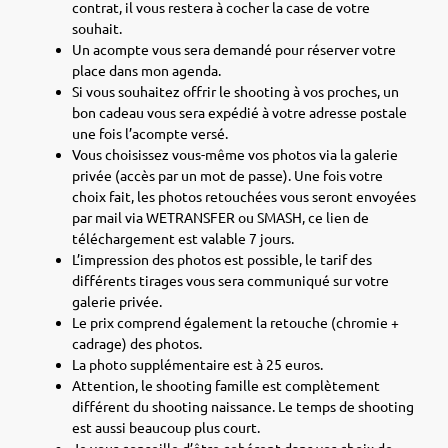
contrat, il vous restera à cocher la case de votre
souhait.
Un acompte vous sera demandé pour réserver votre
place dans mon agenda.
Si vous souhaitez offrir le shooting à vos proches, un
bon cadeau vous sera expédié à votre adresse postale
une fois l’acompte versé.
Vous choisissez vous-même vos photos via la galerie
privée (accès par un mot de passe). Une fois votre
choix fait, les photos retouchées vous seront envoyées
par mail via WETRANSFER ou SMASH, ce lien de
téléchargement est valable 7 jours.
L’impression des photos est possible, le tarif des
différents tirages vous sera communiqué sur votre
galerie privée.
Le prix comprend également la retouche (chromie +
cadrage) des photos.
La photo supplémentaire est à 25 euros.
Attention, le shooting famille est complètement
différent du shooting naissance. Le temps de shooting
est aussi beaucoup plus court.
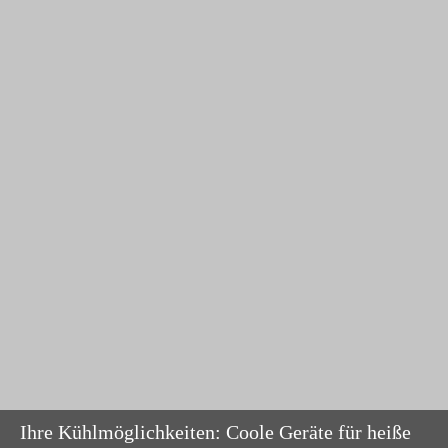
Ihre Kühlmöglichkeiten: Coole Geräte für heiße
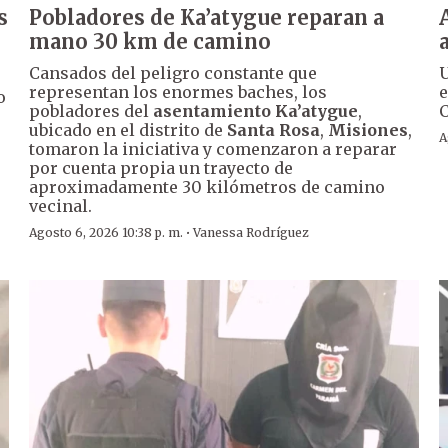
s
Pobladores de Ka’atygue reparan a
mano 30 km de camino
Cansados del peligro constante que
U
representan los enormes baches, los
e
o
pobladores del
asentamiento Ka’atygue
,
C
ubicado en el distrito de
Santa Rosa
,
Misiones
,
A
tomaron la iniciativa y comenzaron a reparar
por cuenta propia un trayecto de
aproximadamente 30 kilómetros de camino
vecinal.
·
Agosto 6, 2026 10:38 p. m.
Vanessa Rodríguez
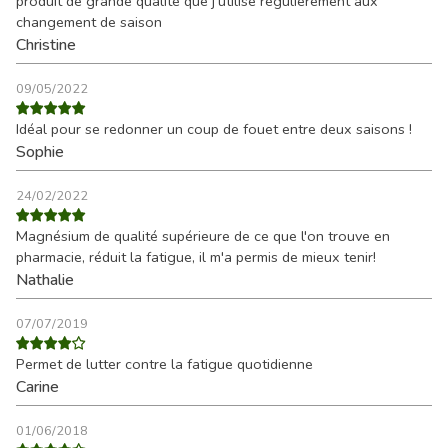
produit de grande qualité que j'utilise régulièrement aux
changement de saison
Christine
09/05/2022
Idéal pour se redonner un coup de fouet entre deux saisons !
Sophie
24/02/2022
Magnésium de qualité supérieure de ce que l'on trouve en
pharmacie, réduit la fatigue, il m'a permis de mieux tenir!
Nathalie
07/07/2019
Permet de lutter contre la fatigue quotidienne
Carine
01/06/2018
------------------------------------------------
The lines from the one containing "par mail via WETRANSFER ou SMASH, ce lien de" to the final line of the material, both ends included, should be retyped exactly and alone, with no pictures.

par mail via WETRANSFER ou SMASH, ce lien de
téléchargement est valable 7 jours.
L’impression des photos est possible, le tarif des
différents tirages vous sera communiqué sur votre
galerie privée.
Le prix comprend également la retouche (chromie +
cadrage) des photos.
La photo supplémentaire est à 25 euros.
Attention, le shooting famille est complètement
différent du shooting naissance. Le temps de shooting
est aussi beaucoup plus court.
Ihre Kühlmöglichkeiten: Coole Geräte für heiße
s
Pobladores de Ka’atygue reparan a
mano 30 km de camino
Cansados del peligro constante que
U
representan los enormes baches, los
e
o
pobladores del
asentamiento Ka’atygue
,
C
ubicado en el distrito de
Santa Rosa
,
Misiones
,
A
tomaron la iniciativa y comenzaron a reparar
por cuenta propia un trayecto de
aproximadamente 30 kilómetros de camino
vecinal.
·
Agosto 6, 2026 10:38 p. m.
Vanessa Rodríguez
produit de grande qualité que j'utilise régulièrement aux
changement de saison
Christine
09/05/2022
Idéal pour se redonner un coup de fouet entre deux saisons !
Sophie
24/02/2022
Magnésium de qualité supérieure de ce que l'on trouve en
pharmacie, réduit la fatigue, il m'a permis de mieux tenir!
Nathalie
07/07/2019
Permet de lutter contre la fatigue quotidienne
Carine
01/06/2018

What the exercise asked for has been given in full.